Carbon Credit Scams via Bank Transfer
Fraudulent carbon credit brokers collect bank transfers for worthless or non-existent emission certificates, exploiting interest in ESG and climate investing.
Part of: Carbon Credit Scams
Last reviewed: 8 June 2026
Carbon credits represent a legitimate mechanism for emissions trading, but the complexity of the market and the novelty of climate-focused investing create significant opportunities for fraud. Unregulated brokers target individuals and small businesses with promises of carbon credits that will increase in value as climate regulations tighten, collecting bank transfers for credits that are fictitious, already retired, or far below their claimed value.
The appeal of combining environmental purpose with financial return makes investors receptive to these pitches. The esoteric nature of carbon markets also means that many investors lack the reference points needed to evaluate whether a price or product is legitimate.
How this scam works on bank transfer
Victims receive unsolicited calls or marketing material presenting carbon credits as an upcoming asset class with regulatory tailwinds. A broker provides a professional pack of materials describing the credits, their registry, and projected returns. Bank transfer instructions are sent for purchasing a block of credits at a price described as wholesale.
The credits, if they exist at all, may be fraudulently obtained, duplicated, or registered on a non-recognized registry. When the investor attempts to sell or verify their credits, they discover the registry is not accepted by regulated markets, the broker cannot be contacted, and the bank transfer is long past any recall window.
Common red flags
- Broker reached out unsolicited and is not registered with a recognized financial or commodity regulator
- Credits are offered at prices significantly above or below current verified market rates
- The registry holding the credits is not recognized by established compliance markets
- Broker provides marketing materials but resists specific questions about registry verification
- Payment must be made by bank transfer to a private account rather than a regulated escrow
- Guaranteed buy-back at a higher price is promised without enforceable documentation
- The investment pitch heavily emphasizes regulatory compliance benefits without providing legal evidence
How to protect yourself
- Only purchase carbon credits through regulated exchanges or brokers registered with financial authorities
- Verify credits against recognized registries such as Verra or Gold Standard
- Obtain legal documentation of any buy-back guarantee before transferring any funds
- Research the broker independently through regulator registers and independent review sources
- Consult a specialized climate finance adviser before committing to any carbon credit investment
- Be skeptical of any credit price that deviates significantly from verified market benchmarks
How to report it
- Report to your financial regulator (FCA in the UK, CFTC/SEC in the US depending on structure)
- File a complaint with the FTC at reportfraud.ftc.gov
- Report to the IC3 at ic3.gov
- Contact your bank fraud team immediately to attempt transfer recall
Frequently asked questions
What is a recognized carbon credit registry?
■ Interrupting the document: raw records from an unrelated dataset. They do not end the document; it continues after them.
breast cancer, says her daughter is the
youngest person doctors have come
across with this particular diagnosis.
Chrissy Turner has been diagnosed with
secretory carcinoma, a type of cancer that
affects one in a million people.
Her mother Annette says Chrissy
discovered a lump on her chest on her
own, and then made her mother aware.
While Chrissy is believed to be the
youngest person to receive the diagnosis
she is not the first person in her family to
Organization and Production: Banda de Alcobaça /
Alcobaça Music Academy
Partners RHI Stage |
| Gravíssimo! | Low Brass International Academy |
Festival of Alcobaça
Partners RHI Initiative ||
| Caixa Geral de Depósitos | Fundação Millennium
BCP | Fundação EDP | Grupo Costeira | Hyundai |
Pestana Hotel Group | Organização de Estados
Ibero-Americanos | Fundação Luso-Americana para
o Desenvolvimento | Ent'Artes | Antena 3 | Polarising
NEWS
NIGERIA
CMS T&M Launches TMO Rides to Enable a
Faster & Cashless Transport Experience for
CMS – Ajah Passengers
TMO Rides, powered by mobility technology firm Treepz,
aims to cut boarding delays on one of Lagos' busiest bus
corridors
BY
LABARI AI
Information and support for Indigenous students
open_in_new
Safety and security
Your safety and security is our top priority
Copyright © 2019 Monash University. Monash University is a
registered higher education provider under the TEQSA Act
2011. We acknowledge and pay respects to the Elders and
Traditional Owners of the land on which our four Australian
Recognized registries include Verra, Gold Standard, and American Carbon Registry. Credits on these registries have been independently verified and are accepted by regulated compliance markets. Always verify which registry a broker claims to use.
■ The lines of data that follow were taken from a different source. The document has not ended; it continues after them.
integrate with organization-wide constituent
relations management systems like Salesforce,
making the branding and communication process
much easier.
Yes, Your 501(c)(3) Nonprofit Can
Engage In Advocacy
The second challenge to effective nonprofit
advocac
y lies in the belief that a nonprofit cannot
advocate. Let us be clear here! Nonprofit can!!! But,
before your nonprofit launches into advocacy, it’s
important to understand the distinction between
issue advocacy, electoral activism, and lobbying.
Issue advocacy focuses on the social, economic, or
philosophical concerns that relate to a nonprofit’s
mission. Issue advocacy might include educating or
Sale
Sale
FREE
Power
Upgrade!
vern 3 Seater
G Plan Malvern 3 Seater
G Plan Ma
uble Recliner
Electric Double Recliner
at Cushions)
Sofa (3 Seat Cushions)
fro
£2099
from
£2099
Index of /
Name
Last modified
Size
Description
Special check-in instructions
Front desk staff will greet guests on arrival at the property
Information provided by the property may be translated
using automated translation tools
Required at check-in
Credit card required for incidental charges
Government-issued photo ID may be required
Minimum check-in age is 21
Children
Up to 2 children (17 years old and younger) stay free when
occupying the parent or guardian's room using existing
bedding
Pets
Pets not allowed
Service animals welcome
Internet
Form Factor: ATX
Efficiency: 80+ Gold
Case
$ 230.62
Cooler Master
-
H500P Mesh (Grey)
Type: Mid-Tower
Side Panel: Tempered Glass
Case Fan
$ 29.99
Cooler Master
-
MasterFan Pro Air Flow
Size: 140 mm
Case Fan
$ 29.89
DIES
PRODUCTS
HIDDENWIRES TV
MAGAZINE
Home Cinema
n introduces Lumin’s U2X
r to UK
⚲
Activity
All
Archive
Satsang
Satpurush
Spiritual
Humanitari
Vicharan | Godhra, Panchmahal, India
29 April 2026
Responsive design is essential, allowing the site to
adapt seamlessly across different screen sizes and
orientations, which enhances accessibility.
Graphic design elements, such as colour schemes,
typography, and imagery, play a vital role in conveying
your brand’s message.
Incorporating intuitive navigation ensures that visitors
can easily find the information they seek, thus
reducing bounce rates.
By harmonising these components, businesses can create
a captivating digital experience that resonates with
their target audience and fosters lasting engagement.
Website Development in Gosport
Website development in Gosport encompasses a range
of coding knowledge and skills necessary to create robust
Are carbon credit investments regulated?
Regulation varies significantly by jurisdiction and instrument type. Many voluntary carbon market transactions occur in lightly regulated environments, creating significant fraud risk. Compliance market transactions are generally more strictly regulated.
Can carbon credits lose all their value?
Yes. Credits on non-recognized registries, already-retired credits, or credits in projects that fail verification may have zero market value, regardless of what a fraudulent broker claims.